Requirement | Below are the records. Reproduce exactly the lines from the one containing "はじめてふるさと納税をした時に、いろいろ" through the final line, and omit any pictures.

↓

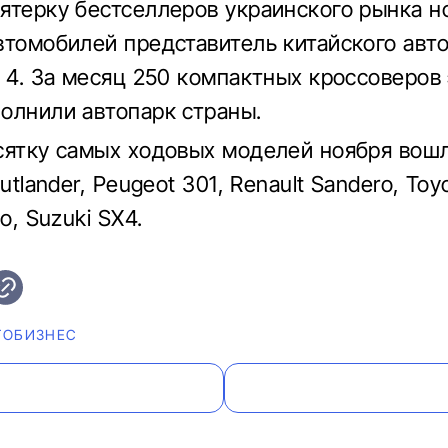
ятерку бестселлеров украинского рынка н
втомобилей представитель китайского авт
o 4. За месяц 250 компактных кроссоверов
олнили автопарк страны.
сятку самых ходовых моделей ноября вошл
Outlander, Peugeot 301, Renault Sandero, Toy
do, Suzuki SX4.
ТОБИЗНЕС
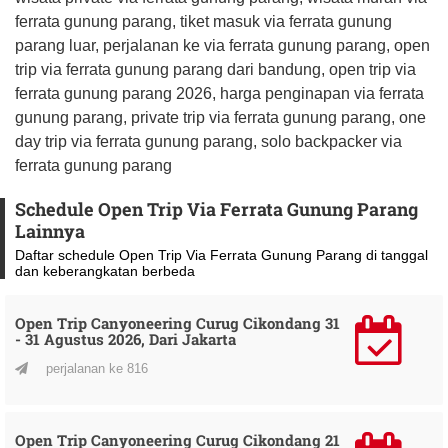
ferrata gunung parang, tiket masuk via ferrata gunung
parang luar, perjalanan ke via ferrata gunung parang, open
trip via ferrata gunung parang dari bandung, open trip via
ferrata gunung parang 2026, harga penginapan via ferrata
gunung parang, private trip via ferrata gunung parang, one
day trip via ferrata gunung parang, solo backpacker via
ferrata gunung parang
Schedule Open Trip Via Ferrata Gunung Parang
Lainnya
Daftar schedule Open Trip Via Ferrata Gunung Parang di tanggal
dan keberangkatan berbeda
Open Trip Canyoneering Curug Cikondang 31
- 31 Agustus 2026, Dari Jakarta
perjalanan ke 816
Open Trip Canyoneering Curug Cikondang 21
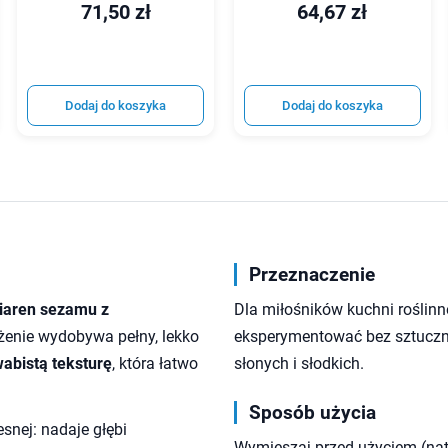
71,50 zł
64,67 zł
Dodaj do koszyka
Dodaj do koszyka
Przeznaczenie
iaren sezamu z
Dla miłośników kuchni roślinne
żenie wydobywa pełny, lekko
eksperymentować bez sztuczn
abistą teksturę
, która łatwo
słonych i słodkich.
Sposób użycia
snej: nadaje głębi
Wymieszaj przed użyciem (nat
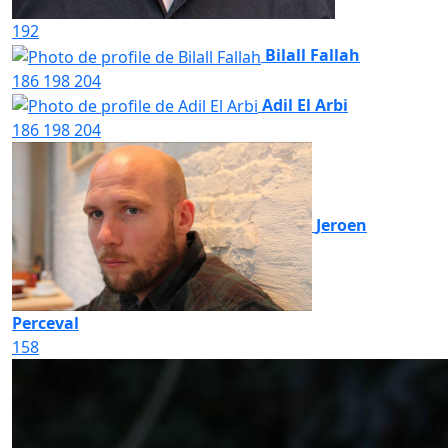
192
Bilall Fallah
186
198
204
Adil El Arbi
186
198
204
Jeroen
Perceval
158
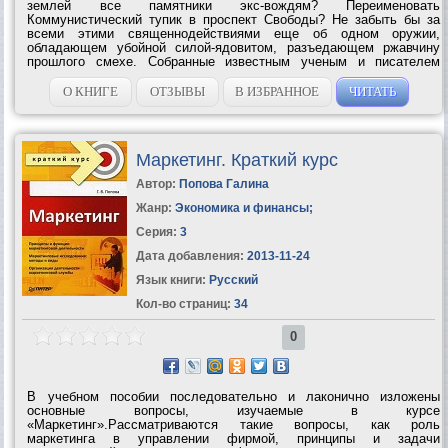
землей все памятники экс-вождям? Переименовать
Коммунистический тупик в проспект Свободы? Не забыть бы за
всеми этими священнодействиями еще об одном оружии,
обладающем убойной силой-ядовитом, разъедающем ржавчину
прошлого смехе. Собранные известным ученым и писателем
Юрием Боревым анекдоты и предания о Сталине, охватывают все
периоды жизни человека, долгие годы...
О КНИГЕ
ОТЗЫВЫ
В ИЗБРАННОЕ
ЧИТАТЬ
Маркетинг. Краткий курс
Автор:
Попова Галина
Жанр:
Экономика и финансы
;
Серия:
3
Дата добавления:
2013-11-24
Язык книги:
Русский
Кол-во страниц:
34
0
В учебном пособии последовательно и лаконично изложены
основные вопросы, изучаемые в курсе
«Маркетинг».Рассматриваются такие вопросы, как роль
маркетинга в управлении фирмой, принципы и задачи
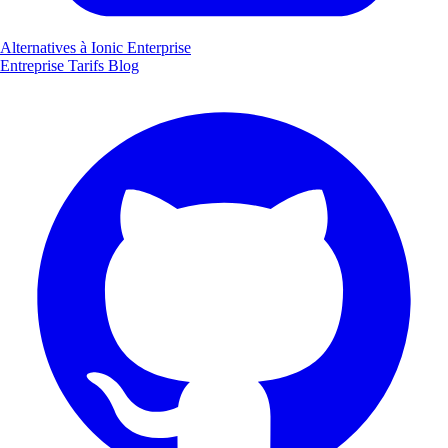
Alternatives à Ionic Enterprise
Entreprise
Tarifs
Blog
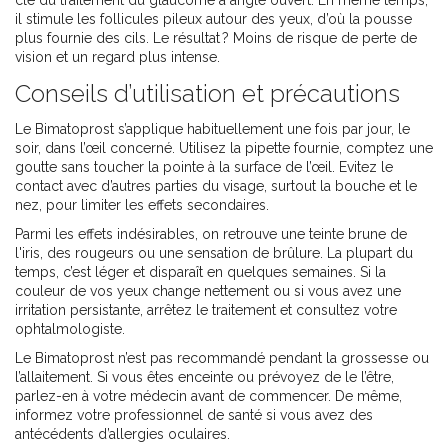
clé du traitement du glaucome à angle ouvert. En même temps,
il stimule les follicules pileux autour des yeux, d’où la pousse
plus fournie des cils. Le résultat ? Moins de risque de perte de
vision et un regard plus intense.
Conseils d’utilisation et précautions
Le Bimatoprost s’applique habituellement une fois par jour, le
soir, dans l’œil concerné. Utilisez la pipette fournie, comptez une
goutte sans toucher la pointe à la surface de l’œil. Evitez le
contact avec d’autres parties du visage, surtout la bouche et le
nez, pour limiter les effets secondaires.
Parmi les effets indésirables, on retrouve une teinte brune de
l'iris, des rougeurs ou une sensation de brûlure. La plupart du
temps, c’est léger et disparaît en quelques semaines. Si la
couleur de vos yeux change nettement ou si vous avez une
irritation persistante, arrêtez le traitement et consultez votre
ophtalmologiste.
Le Bimatoprost n’est pas recommandé pendant la grossesse ou
l’allaitement. Si vous êtes enceinte ou prévoyez de le l’être,
parlez-en à votre médecin avant de commencer. De même,
informez votre professionnel de santé si vous avez des
antécédents d’allergies oculaires.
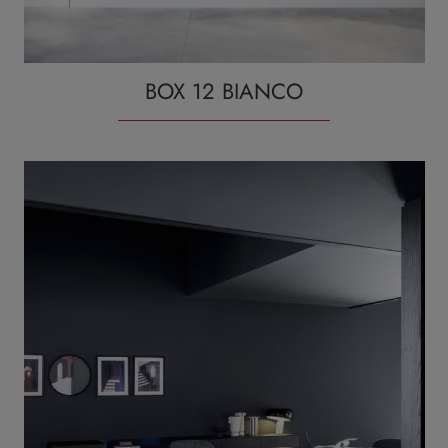
BOX 12 BIANCO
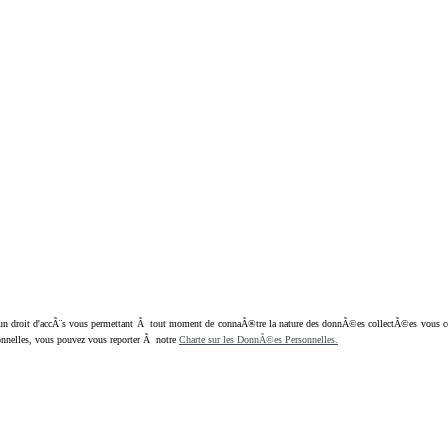
oit d'accÃ¨s vous permettant Ã tout moment de connaÃ®tre la nature des donnÃ©es collectÃ©es vous concern
nnelles, vous pouvez vous reporter Ã notre
Charte sur les DonnÃ©es Personnelles.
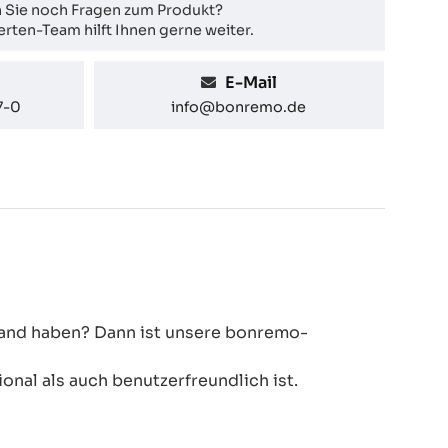
 Sie noch Fragen zum Produkt?
rten-Team hilft Ihnen gerne weiter.
E-Mail
7-0
info@bonremo.de
 Hand haben? Dann ist unsere bonremo-
onal als auch benutzerfreundlich ist.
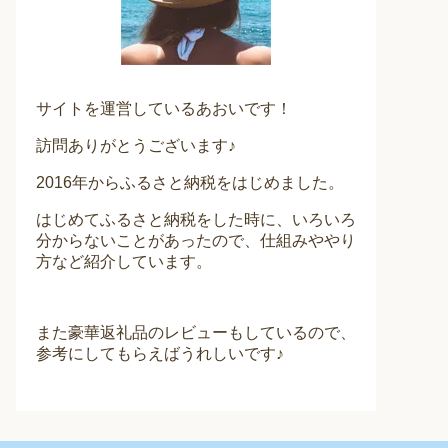
サイトを運営しているあおいです！
訪問ありがとうございます♪
2016年からふるさと納税をはじめました。
はじめてふるさと納税をした時に、いろいろ
分からないことがあったので、仕組みややり
方など紹介しています。
また豪華返礼品のレビューもしているので、
参考にしてもらえばうれしいです♪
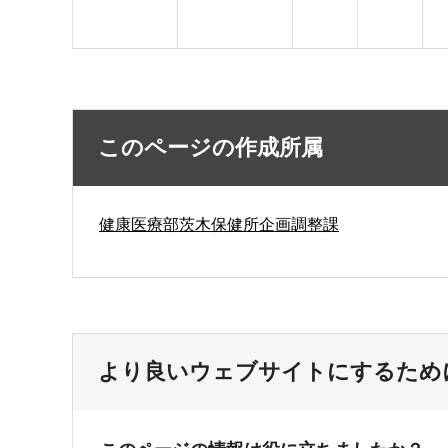
このページの作成所属
健康医療部茨木保健所企画調整課
より良いウェブサイトにするため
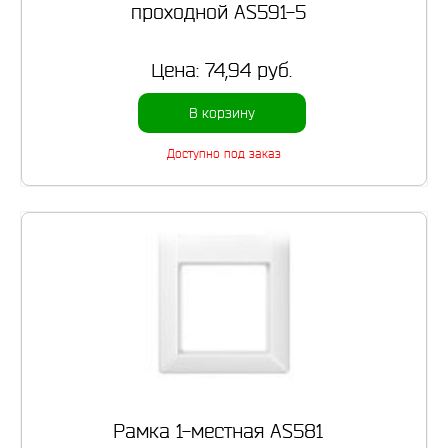
проходной AS591-5
Цена:
74,94 руб.
В корзину
Доступно под заказ
Рамка 1-местная AS581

↑

Answer for the task |
はじめてふるさと納税をした時に、いろいろ
分からないことがあったので、仕組みややり
方など紹介しています。
また豪華返礼品のレビューもしているので、
参考にしてもらえばうれしいです♪
このページの作成所属
健康医療部茨木保健所企画調整課
より良いウェブサイトにするため
проходной AS591-5
Цена:
74,94 руб.
В корзину
Доступно под заказ
Рамка 1-местная AS581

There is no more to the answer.